Pembunuh Satu Keluarga di Banyumas Dituntut Hukuman Mati, Sempat Menangis di Hadapan Ibu

Saminah terbukti turut serta merencanakan pembunuhan dan menguasai harta korban.

Sementara itu, terdakwa lain, Sania Roulitas (37), anak Minah, yang menjalani sidang beberapa waktu lalu dituntut hukuman 1,5 tahun penjara.

Sania dituntut dengan pasal 480 Ayat 1 karena menjual sepeda motor milik korban Supratno (51) dan anaknya Vivin Dwi Loveana (22).

Hakim Ketua Ardhianti Prihastuti mengatakan, sidang akan dilanjutkan Rabu (22/4/2020) pekan depan, dengan agenda pembacaan pembelaan dari ketiga terdakwa.

Seperti diketahui, kasus pembunuhan yang terjadi pada 9 Oktober 2014 tersebut dilatarbelakangi persoalan harta.

Kasus tersebut berawal dari penemuan empat kerangka manusia di kebun belakang rumah Misem, warga Grumbul Karanggandul, Desa Pasinggangan, Kecamatan/Kabupaten Banyumas, Sabtu (24/8/2019).

Identitas keempat kerangka itu adalah Supratno alias Ratno (51), Sugiono alias Yono (46), Heri Sutiawan alias Heri (41), ketiganya merupakan anak Misem, serta satu kerangka atas nama Vivin Dwi Loveana alias Vivin (22), anak dari Ratno.

Sebelum kerangkanya ditemukan, keempat korban sempat dikabarkan menghilang secara misterius sejak tahun 2014 silam.

Terungkap Secara Tak Sengaja

Terungkapnya kasus pembunuhan yang menewaskan satu keluarga di Banyumas terungkap oleh tetangga pelaku dan korban yang sedang bersih-bersih di halaman belakang rumah Misem (76), ibu dari seorang korban dan pelaku.

Ketika ditemukan pada Kamis (22/8/2019), empat korban telah menjadi kerangka.

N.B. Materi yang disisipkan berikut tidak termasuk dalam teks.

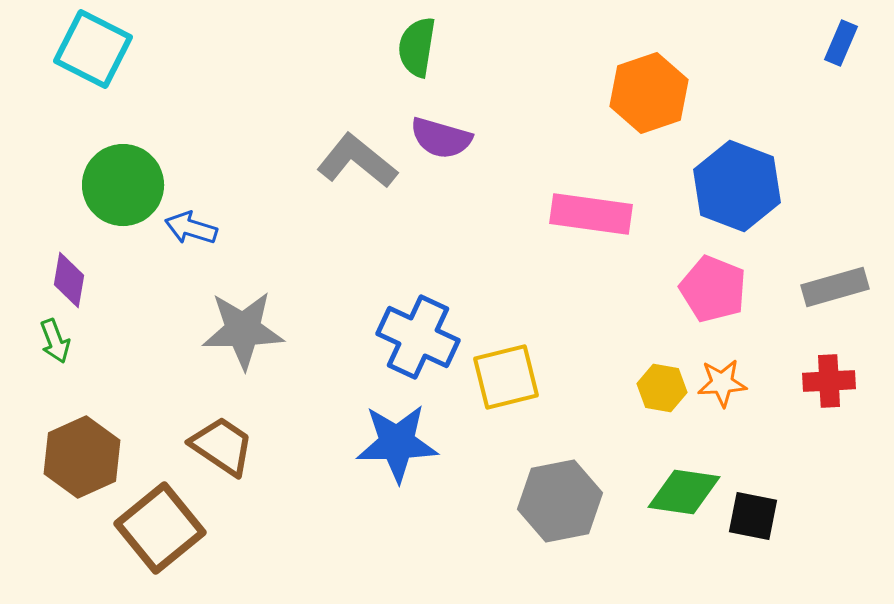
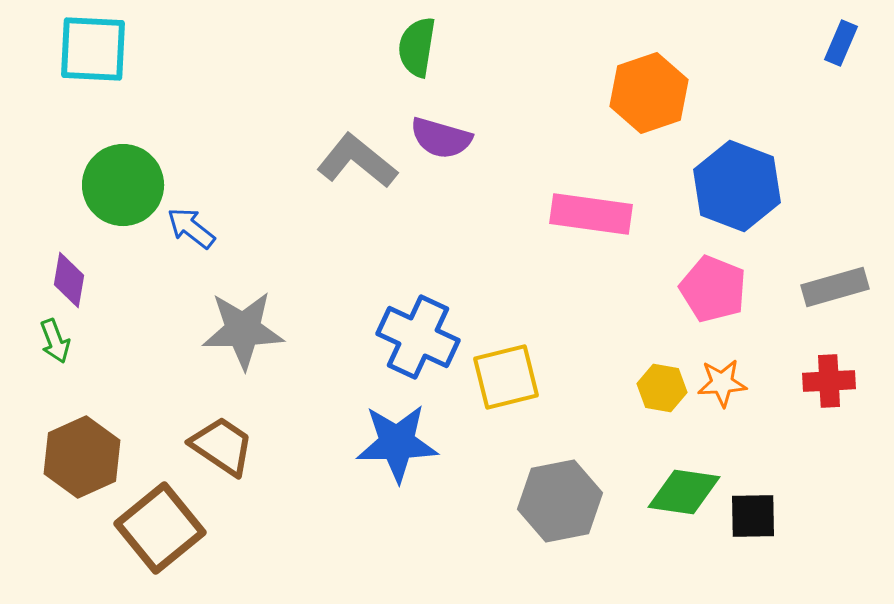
cyan square: rotated 24 degrees counterclockwise
blue arrow: rotated 21 degrees clockwise
black square: rotated 12 degrees counterclockwise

Tiga dari empat kerangka tersebut merupakan anak Misem yang telah lama dikabarkan merantau, yakni Supratno alias Ratno (51), Sugiono alias Yono (46) dan Heri Sutiawan (41).

Sementara satu kerangka lain adalah cucunya, Vivin Dwi Loveana (22), anak dari Ratno.

Tersangka adalah Saminah (53) berserta tiga anaknya, Irvan Firmansyah (32), Achmad Saputra (27), dan Sania Roulita (37).

Misem, lebih dulu diamankan di rumah Saminah sebelum aksi pembunuhan dilakukan.

Diketahui, setelah membunuh korban, pelaku menyembunyikan mayat di halaman belakang rumahnya.

Namun setelah hampir lima tahun, peristiwa itu akhirnya terkuak.

Berawal ketika Misem meminta Sarman (63), tetangganya, untuk membersihkan kebun belakang rumah, Kamis (22/8/2019) pekan lalu.

Saat itu Sarman mendapati kain dan kerangka manusia yang terpendam di bekas kubangan lumpur.

Temuan tersebut akhirnya dilaporkan ke polisi Sabtu (24/8/2019) petang.

“Setelah kejadian itu mereka membuat segala macam aktivitas, kegiatan semua dilakukan di dalam rumah. Mereka termasuk keluarga yang tidak pernah bersosialisasi dengan lingkungan,” kata Kapolres Banyumas AKBP Bambang Yudhantara Salamun, di Mapolres Banyumas, Selasa (27/8/2019).